Organization: Unison Medicare & Research Centre
Country: India
Ishwar Gilada was the first person to raise the alarm against AIDS in India. That was in 1985, and the following year, he started India’s first AIDS clinic, the Unison Medicare and Research Centre, at the government-run JJ Hospital in Mumbai. Ishwar is the President of the AIDS Society of India,
After graduating from the Government Medical College in Aurangabad, he sub-specialized in skin and STIs. His dissertation on STIs among hijras (eunuchs and intersex, asexual and trans people) made him a Diplomate of the American Board of Sexology. In 1987, he became the first Indian person to receive HIV training at San Francisco General Hospital and University of Medicine and Dentistry, New Jersey, US.
Ishwar established and is Secretary-General of Peoples Health Organisation-India, acclaimed for its HIV intervention and projects for sex workers (Saheli Project) and vertical transmission (PHO-Wadia model). These have been replicated globally and placed among UNAIDS best practices. The US-India Business Council named PHO the most outstanding Indian NGO (1997). OY Millennium Films, Finland, featured his work in “Saheli-a friend in need”, which received the Prix Italia 2001 Award. Ishwar has worked for the abolition of the devadasi (cult-based sex work) system and controlling child sex work in India.
Ishwar has initiated, supervised and evaluated 38 AIDS projects in seven Indian states and consulted for the American Foundation for AIDS Research, World Vision and USAID. He has addressed over 4,000 meetings and training programmes in India and several high-HIV burden African countries. His 82 awards include the Outstanding Young Person of the World from the Junior Chamber International, USA (1995).
The many firsts to his credit include: rescuing an 11-year-old sex worker, Tulasa (1982); taking part in the first public interest litigation on blood safety in the Bombay High Court (1989) and the first anti-discrimination case among people living with HIV when Dominic Dsouza was jailed in Goa (1989) (Dominic was released and the Goa Public Health Act was repealed); and setting up the country’s first mobile AIDS clinic (1990), AIDS hotline (1991) and voluntary HIV testing centre (1992).
Ishwar serves on the Technical Resource Group on antiretroviral treatment at the National AIDS Control Organisation and Technical Working Group on Latent TB Infection Management in India.
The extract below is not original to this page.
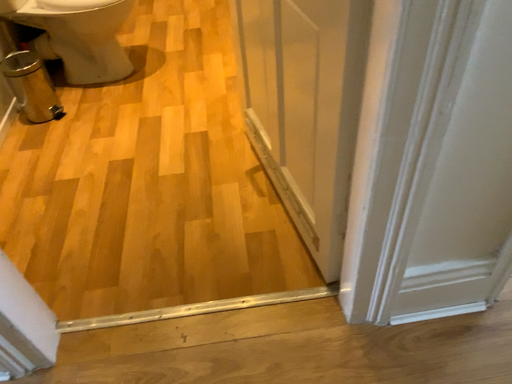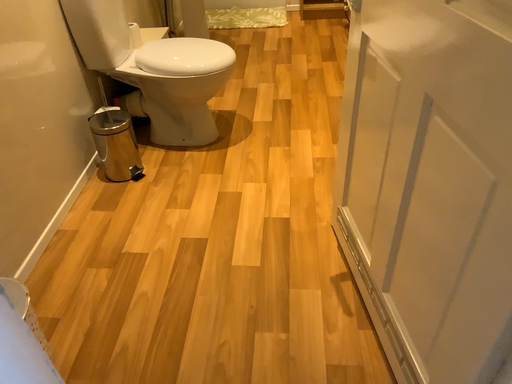 Question: Which way did the camera rotate in the video?

Choices:
 (A) rotated upward
 (B) rotated downward

Answer: (A)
He served as National AIDS Committee Joint Secretary (1995-1997) and on the AIDS Society in Asia and Pacific Governing Board (1992-1994). He was also AIDS Advisor for Goa and Uttar Pradesh states (1995-1999).
He helped bring about Supreme Court of India orders that reduced COVID-19 testing costs. He also helped change the dominant narrative from just numbers of people with COVID-19 or dead to science-based data; Ishwar has published over 300 multilingual videos, articles and podcasts on COVID-19-related public health education. He has published or presented 289 scientific papers and organized and chaired the World Congress on AIDS, Mumbai (1990), 11 satellite seminars at International AIDS Conferences and 12 national AIDS conferences in India. He has been an IAS Member since 1989 and IAS Governing Council member since 2018.